Article : The Limits of the Pertussis Vaccine

Richard T. Ellison III, MD


The acellular pertussis vaccine protects infant baboons against disease but doesn't prevent colonization and transmission.

Despite high immunization rates with pertussis vaccines, clinical cases of pertussis have resurged in the United States. In the 1990s, acellular pertussis (aP) vaccines replaced whole-cell pertussis (wP) vaccines because of toxicity concerns. To assess whether the increase in pertussis cases is related to relatively lower efficacy of aP vaccines, FDA researchers compared infant baboons who had been immunized using either an aP and or a wP vaccine (at 2, 4, and 6 months of age) with nonvaccinated animals and with previously infected convalescent animals. Each group included three or four baboons.

Vaccine-naive 7-month-old baboons challenged with Bordetella pertussis became heavily colonized, developed marked leukocytosis, and exhibited persistent colonization for 30 days. In contrast, none of the animals that had been immunized with either the wP or the aP vaccine, or that had experienced prior infection, showed signs of disease or developed leukocytosis. B. pertussis did not colonize convalescent baboons, but it did colonize those immunized with the wP vaccine (for a mean of 18 days) and those immunized with the aP vaccine (for a mean of 35 days).

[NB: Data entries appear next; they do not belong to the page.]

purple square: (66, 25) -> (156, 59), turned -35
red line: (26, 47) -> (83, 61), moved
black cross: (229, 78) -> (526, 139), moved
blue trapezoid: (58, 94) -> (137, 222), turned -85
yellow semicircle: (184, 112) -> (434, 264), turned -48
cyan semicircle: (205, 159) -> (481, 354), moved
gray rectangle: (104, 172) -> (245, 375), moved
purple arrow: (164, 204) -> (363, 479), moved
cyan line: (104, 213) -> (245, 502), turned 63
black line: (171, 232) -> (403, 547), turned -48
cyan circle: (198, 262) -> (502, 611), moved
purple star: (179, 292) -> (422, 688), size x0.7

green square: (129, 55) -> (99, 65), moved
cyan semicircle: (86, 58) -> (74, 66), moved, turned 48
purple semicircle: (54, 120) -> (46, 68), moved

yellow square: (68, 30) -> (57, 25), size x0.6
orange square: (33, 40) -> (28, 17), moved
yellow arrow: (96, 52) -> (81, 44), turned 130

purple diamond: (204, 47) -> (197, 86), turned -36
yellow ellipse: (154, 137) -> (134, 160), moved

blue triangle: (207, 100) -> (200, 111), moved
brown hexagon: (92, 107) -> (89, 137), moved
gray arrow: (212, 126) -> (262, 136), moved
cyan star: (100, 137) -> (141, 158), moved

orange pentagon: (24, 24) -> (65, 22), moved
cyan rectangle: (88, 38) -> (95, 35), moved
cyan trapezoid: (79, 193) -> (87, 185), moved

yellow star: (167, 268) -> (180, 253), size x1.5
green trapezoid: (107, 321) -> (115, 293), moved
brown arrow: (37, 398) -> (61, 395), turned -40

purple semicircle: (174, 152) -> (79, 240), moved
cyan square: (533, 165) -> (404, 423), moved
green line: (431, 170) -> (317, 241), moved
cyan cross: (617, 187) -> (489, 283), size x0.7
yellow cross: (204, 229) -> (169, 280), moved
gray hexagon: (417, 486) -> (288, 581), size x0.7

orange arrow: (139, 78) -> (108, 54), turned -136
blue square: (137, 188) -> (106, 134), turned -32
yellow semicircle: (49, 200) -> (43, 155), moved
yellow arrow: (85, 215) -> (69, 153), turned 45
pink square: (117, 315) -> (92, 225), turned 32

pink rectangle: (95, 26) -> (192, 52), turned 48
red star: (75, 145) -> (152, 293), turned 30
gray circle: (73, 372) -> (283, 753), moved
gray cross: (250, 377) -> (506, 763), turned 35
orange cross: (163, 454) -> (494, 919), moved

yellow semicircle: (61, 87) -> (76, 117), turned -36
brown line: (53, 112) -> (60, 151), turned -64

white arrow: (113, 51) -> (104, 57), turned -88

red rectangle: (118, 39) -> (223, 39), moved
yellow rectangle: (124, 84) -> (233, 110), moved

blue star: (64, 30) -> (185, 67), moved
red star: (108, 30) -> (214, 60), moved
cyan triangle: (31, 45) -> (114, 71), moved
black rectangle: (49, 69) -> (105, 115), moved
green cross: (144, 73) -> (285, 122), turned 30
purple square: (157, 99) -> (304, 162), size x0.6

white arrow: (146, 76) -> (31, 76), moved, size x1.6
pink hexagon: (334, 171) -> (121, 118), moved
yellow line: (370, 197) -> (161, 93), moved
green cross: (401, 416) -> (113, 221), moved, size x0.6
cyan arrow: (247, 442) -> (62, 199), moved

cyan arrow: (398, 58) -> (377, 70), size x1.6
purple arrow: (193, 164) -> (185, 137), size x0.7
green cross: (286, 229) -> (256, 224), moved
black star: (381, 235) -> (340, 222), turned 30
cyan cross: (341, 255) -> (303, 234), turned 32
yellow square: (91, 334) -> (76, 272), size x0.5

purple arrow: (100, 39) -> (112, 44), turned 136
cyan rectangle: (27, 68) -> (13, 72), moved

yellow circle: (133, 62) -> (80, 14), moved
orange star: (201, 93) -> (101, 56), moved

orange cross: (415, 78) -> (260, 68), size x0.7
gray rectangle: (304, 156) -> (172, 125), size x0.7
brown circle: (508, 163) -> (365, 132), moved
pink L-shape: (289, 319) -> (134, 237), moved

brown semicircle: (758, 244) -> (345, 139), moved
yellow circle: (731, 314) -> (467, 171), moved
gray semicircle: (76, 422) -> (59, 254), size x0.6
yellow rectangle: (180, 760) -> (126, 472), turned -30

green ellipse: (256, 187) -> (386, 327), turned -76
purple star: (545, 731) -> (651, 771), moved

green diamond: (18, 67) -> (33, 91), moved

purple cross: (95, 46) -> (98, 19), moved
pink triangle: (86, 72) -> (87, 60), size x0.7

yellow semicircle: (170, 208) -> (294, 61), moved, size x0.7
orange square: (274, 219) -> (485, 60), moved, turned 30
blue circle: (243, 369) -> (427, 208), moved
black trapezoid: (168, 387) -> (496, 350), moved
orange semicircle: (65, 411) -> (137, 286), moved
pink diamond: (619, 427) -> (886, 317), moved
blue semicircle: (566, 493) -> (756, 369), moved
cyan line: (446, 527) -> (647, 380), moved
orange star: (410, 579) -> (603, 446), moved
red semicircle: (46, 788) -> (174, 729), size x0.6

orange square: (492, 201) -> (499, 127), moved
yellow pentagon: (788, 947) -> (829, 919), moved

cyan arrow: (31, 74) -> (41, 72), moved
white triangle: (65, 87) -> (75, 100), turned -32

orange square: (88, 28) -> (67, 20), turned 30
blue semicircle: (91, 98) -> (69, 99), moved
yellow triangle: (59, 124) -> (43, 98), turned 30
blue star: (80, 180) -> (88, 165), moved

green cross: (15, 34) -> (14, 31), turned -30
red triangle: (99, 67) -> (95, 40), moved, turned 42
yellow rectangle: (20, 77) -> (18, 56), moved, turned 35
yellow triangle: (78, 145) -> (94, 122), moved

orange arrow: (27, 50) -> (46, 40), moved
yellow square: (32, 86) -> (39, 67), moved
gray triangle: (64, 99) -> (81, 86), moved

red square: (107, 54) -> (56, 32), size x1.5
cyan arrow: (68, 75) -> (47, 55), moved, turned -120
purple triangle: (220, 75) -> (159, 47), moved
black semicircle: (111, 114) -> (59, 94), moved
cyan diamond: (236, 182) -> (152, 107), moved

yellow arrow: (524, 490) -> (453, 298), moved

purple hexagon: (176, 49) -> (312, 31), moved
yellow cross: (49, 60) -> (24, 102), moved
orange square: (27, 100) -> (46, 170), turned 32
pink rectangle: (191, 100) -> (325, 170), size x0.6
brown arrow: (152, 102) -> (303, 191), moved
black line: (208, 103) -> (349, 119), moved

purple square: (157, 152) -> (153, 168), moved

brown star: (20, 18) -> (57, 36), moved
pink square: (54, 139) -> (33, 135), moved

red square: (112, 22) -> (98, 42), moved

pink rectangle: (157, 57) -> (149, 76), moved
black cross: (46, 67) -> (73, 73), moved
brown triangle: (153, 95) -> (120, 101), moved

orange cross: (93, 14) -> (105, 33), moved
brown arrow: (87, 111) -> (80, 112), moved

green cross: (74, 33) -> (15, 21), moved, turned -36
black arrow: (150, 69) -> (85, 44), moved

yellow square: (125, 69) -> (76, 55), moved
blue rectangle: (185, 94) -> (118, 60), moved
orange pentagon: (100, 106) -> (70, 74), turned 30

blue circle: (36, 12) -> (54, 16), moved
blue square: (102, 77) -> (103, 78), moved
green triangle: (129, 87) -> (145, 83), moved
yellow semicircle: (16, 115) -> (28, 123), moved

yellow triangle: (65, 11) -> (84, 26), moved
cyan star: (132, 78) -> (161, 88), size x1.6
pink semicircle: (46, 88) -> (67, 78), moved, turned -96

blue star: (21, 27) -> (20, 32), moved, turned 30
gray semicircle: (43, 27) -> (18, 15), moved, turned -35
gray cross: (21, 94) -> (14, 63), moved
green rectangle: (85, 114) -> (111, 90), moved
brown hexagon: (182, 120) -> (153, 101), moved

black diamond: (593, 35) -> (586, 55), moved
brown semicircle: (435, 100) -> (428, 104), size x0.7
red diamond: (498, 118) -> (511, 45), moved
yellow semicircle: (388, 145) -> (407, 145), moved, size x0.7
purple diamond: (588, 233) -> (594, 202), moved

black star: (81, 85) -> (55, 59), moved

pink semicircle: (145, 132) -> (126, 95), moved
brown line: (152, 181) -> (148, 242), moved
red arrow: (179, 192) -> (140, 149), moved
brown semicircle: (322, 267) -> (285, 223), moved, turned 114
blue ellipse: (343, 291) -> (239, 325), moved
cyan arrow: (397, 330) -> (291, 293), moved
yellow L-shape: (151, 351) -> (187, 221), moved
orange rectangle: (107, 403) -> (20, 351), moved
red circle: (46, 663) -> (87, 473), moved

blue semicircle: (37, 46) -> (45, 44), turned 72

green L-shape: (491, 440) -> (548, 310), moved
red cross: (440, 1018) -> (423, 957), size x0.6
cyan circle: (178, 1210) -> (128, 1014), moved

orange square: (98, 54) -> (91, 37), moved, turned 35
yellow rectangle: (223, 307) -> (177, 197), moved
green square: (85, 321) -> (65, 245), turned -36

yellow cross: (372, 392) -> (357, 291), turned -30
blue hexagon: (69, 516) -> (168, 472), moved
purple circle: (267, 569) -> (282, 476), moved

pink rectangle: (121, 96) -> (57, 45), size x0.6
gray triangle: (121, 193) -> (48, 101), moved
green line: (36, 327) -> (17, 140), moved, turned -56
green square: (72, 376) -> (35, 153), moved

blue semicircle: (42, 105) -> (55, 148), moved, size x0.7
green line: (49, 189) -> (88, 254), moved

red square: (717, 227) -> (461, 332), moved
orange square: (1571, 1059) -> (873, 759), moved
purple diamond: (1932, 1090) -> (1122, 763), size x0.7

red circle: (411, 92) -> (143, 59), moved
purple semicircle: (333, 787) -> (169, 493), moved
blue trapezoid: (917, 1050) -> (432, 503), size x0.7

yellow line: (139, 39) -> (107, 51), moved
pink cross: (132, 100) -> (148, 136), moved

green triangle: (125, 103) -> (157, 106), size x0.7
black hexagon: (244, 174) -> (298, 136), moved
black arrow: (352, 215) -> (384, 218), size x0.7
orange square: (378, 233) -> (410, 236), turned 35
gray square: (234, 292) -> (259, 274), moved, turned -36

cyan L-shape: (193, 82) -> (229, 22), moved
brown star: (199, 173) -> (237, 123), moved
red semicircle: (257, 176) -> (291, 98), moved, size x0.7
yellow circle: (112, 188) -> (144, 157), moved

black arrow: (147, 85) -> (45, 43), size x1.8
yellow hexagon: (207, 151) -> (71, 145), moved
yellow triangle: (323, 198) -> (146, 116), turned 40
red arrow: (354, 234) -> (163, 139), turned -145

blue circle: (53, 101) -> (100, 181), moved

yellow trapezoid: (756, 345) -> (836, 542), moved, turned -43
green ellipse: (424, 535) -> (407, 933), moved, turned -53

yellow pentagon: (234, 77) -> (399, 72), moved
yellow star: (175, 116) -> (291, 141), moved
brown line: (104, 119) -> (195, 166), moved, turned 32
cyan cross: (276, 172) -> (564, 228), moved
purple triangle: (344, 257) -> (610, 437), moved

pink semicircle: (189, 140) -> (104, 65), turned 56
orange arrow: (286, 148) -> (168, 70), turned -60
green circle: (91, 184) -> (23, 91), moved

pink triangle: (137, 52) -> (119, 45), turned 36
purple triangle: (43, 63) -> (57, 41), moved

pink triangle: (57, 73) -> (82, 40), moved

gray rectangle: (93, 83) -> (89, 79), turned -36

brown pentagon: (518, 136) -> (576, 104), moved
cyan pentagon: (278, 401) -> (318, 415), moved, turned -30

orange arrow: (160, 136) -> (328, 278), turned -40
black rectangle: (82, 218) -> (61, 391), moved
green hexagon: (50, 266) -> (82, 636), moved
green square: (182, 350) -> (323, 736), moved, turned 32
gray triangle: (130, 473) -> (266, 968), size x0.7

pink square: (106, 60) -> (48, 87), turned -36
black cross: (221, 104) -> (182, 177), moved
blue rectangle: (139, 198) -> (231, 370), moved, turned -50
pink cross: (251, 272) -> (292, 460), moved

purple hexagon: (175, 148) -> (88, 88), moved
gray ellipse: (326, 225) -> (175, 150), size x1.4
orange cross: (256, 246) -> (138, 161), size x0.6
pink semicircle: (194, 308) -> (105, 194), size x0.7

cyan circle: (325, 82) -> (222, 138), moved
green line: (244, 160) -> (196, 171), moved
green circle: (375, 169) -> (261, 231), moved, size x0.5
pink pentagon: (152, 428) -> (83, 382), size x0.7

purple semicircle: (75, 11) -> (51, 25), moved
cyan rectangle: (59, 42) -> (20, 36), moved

Recipients of the aP vaccine that were colonized with B. pertussis could transmit infection to naive animals. Antibody titers against four aP vaccine antigens were comparable between the convalescent animals and the recipients of either the aP or the wP vaccine. However, convalescent animals and wP vaccine recipients had strong B. pertussis–specific T helper 17 (Th 17) memory and Th 1 memory responses, whereas aP vaccine recipients had a Th 1/Th 2 response.


CITATION(S):

Warfel JM et al. Acellular pertussis vaccines protect against disease but fail to prevent infection and transmission in a nonhuman primate model. Proc Natl Acad Sci U S A 2013 Nov 25; [e-pub ahead of print].